Companies in the Asia-Pacific region are looking to increase their headcount and using higher pay as a staff retention strategy, according to a new study from human resources agency Hudson.
The report, released today, was based on a survey of 2,500 employment executives from key business sectors in China, Hong Kong, Singapore and Japan.
Gina McLellan, Hudson's Hong Kong country manager, said in the report: "Expectations are at a high level in most markets and still rising in most."
According to the study, permanent employment expectations for the fourth quarter have risen in all the markets surveyed compared to the previous quarter, except Singapore where expectations have remained steady.
Of the four countries, Japan had the highest hiring expectations which increased from 60 percent in the third quarter to 65 percent this quarter.

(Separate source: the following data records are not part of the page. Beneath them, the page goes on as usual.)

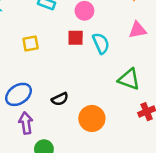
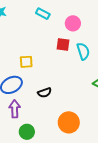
yellow square: (31, 43) -> (26, 62), moved
orange circle: (92, 118) -> (69, 122), moved

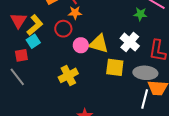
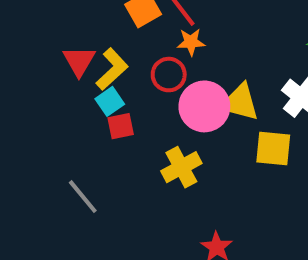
pink circle: (81, 45) -> (204, 106), size x1.6
red square: (21, 55) -> (121, 126), moved
gray line: (17, 77) -> (83, 197), moved

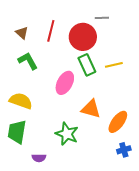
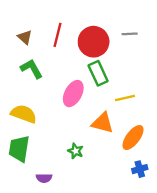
gray line: (102, 18) -> (130, 34), moved
yellow line: (114, 65) -> (125, 98), moved
green star: (67, 134) -> (76, 151), size x0.6

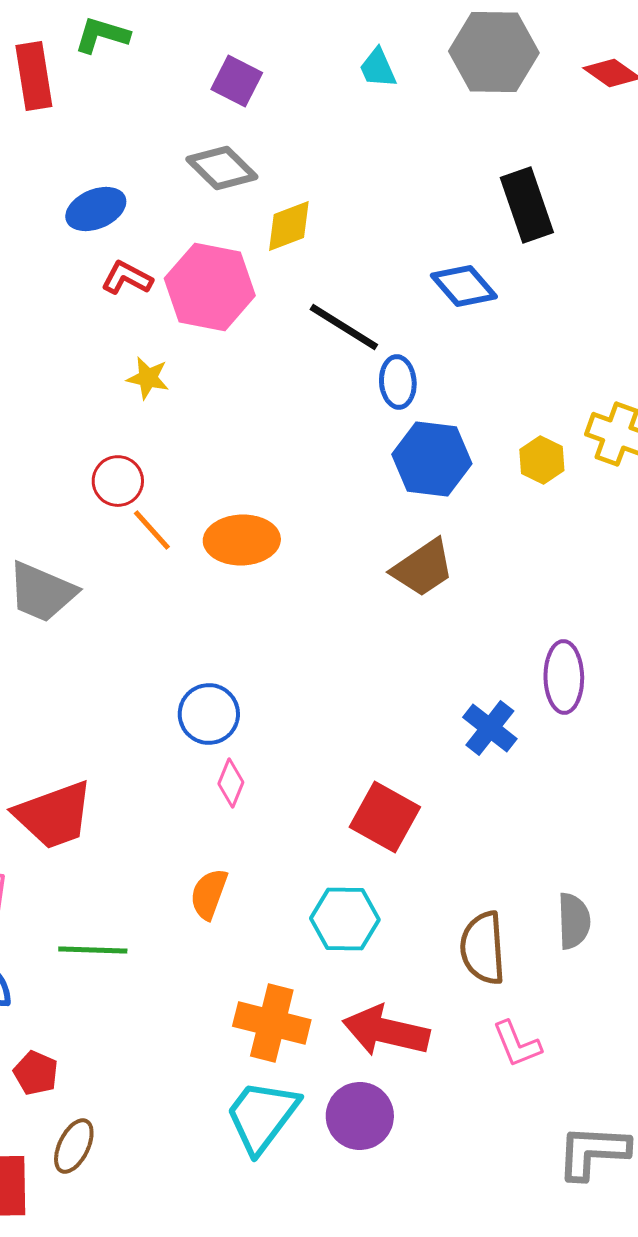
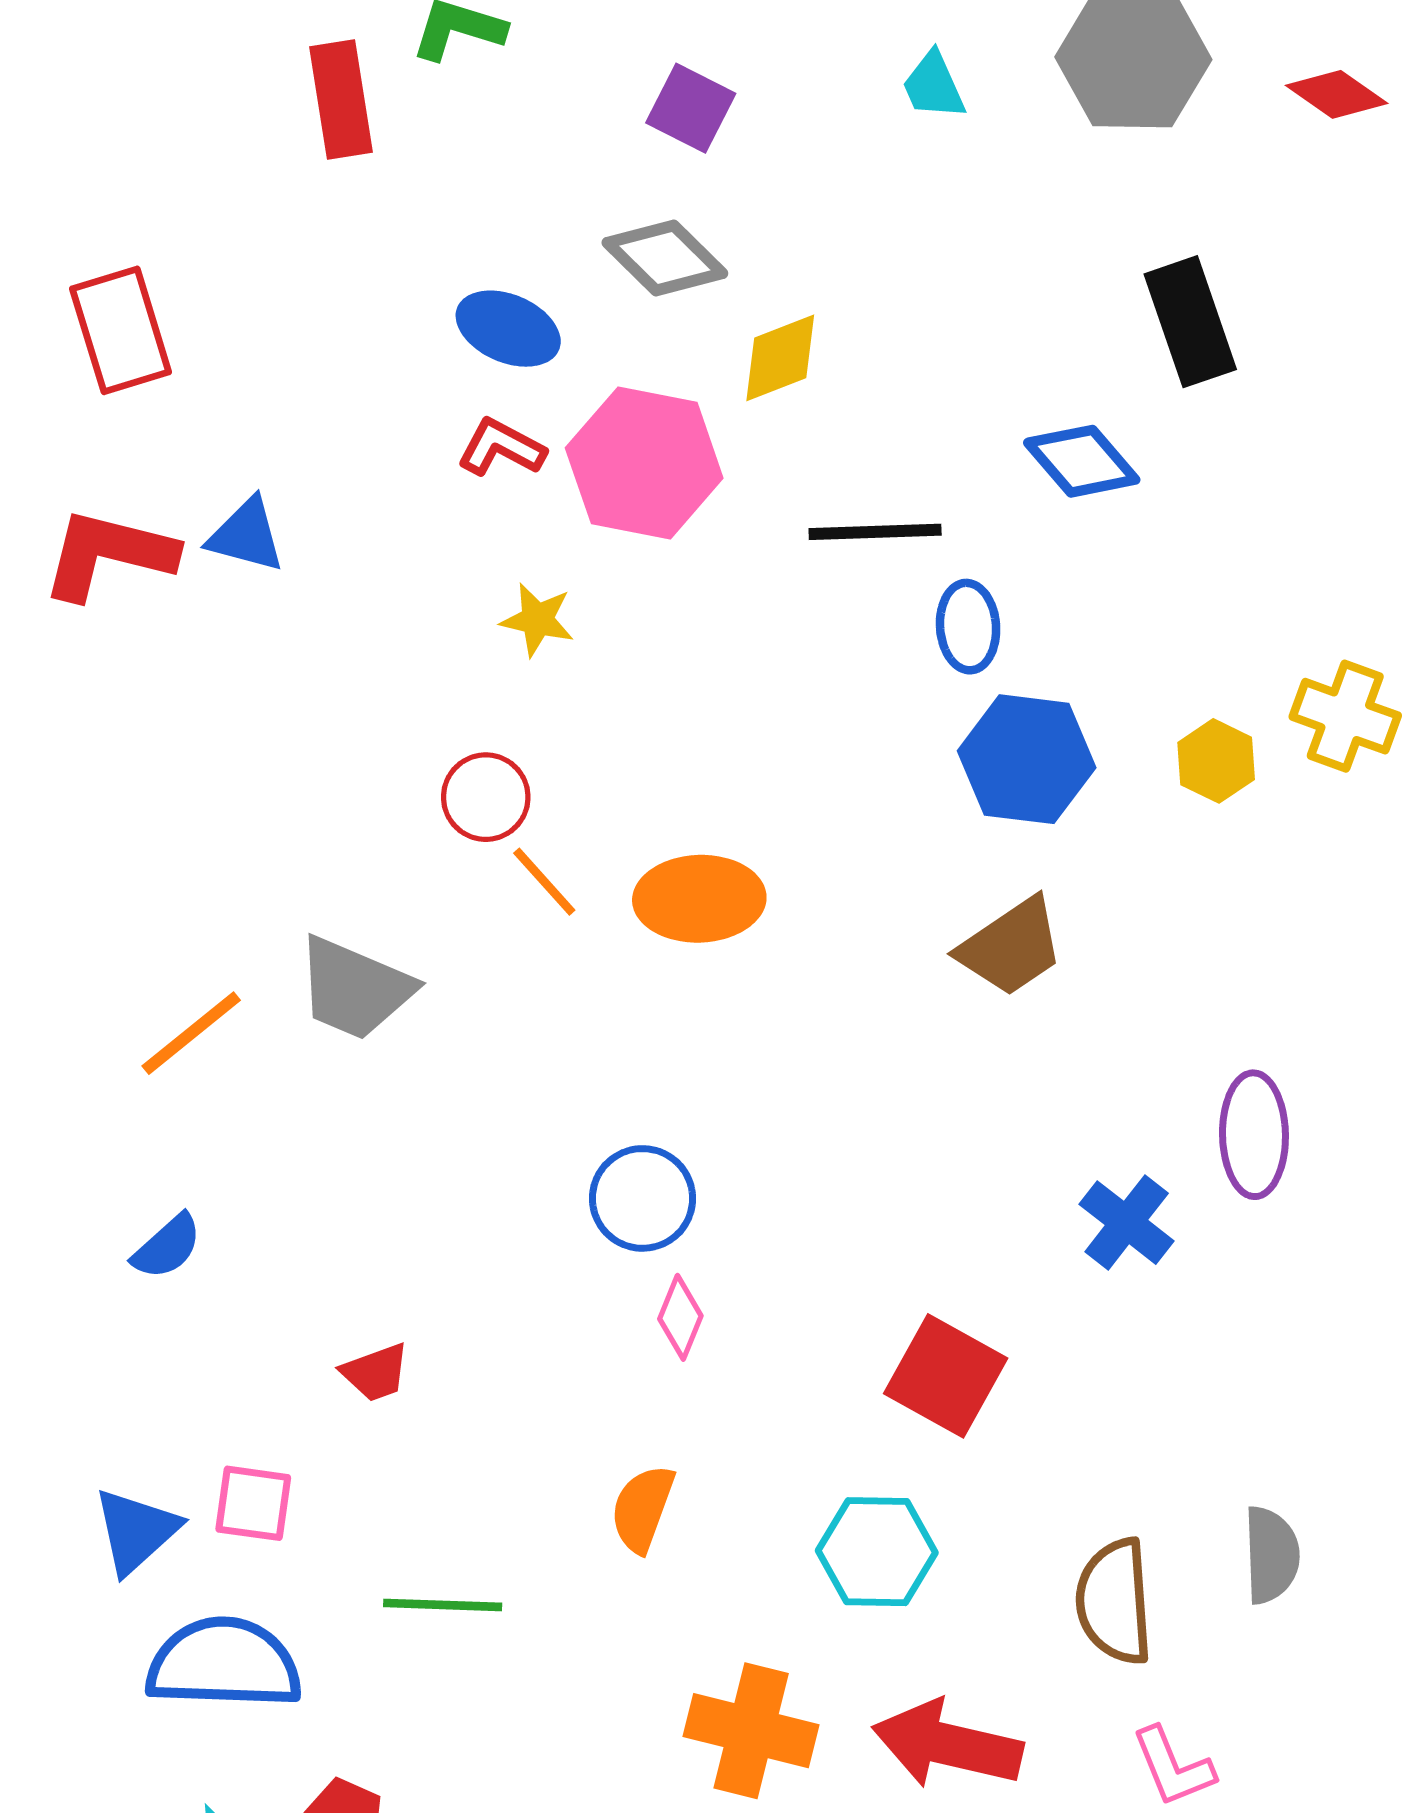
blue ellipse: (96, 209) -> (508, 329), moved, turned 46
black line: (344, 327) -> (875, 532), turned -34
red trapezoid: (54, 815) -> (376, 1372), size x0.5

Expectations in China have also risen, from 60 percent between July and September this year, to 64 percent in the fourth quarter. Hong Kong saw the same upward trend, where 54 percent plan to hire more staff this quarter, an increase from 49 percent from the previous quarter.
Singapore is the only market where hiring expectations have remained constant, where 54 percent of respondents indicated plans to increase headcount.
"The abundance of opportunities for talented candidates means that average employee tenure is low and many employers are having to make counter offers to retain the staff they need," McLellan noted.
Low average employee tenure is an issue in most of the markets surveyed, the Hudson report said. Across China, Hong Kong and Singapore, more than one-third of all employees leave within two years.
In Japan, however, employees are likely to stay with their companies longer than those in the other markets surveyed. Companies in the IT and telecommunications sector--which is undergoing a period of volatility with mergers leading to high staff turnover--reported the lowest tenure rates, with 58 percent leaving within two years. This is more than double the average for all sectors.
The Hudson report also noted that on the whole, the most important incentives to retaining staff are higher salaries, promotions and changes in roles. In Singapore, for instance, 81 percent of respondents surveyed indicated that they upped salaries to retain staff, more than in any other market surveyed.
Some 93 percent of respondents from the manufacturing sector, as well as 90 percent of respondents in the IT and telecommunications sector in the island-state, indicated that higher salaries are particularly important in persuading employees not to leave.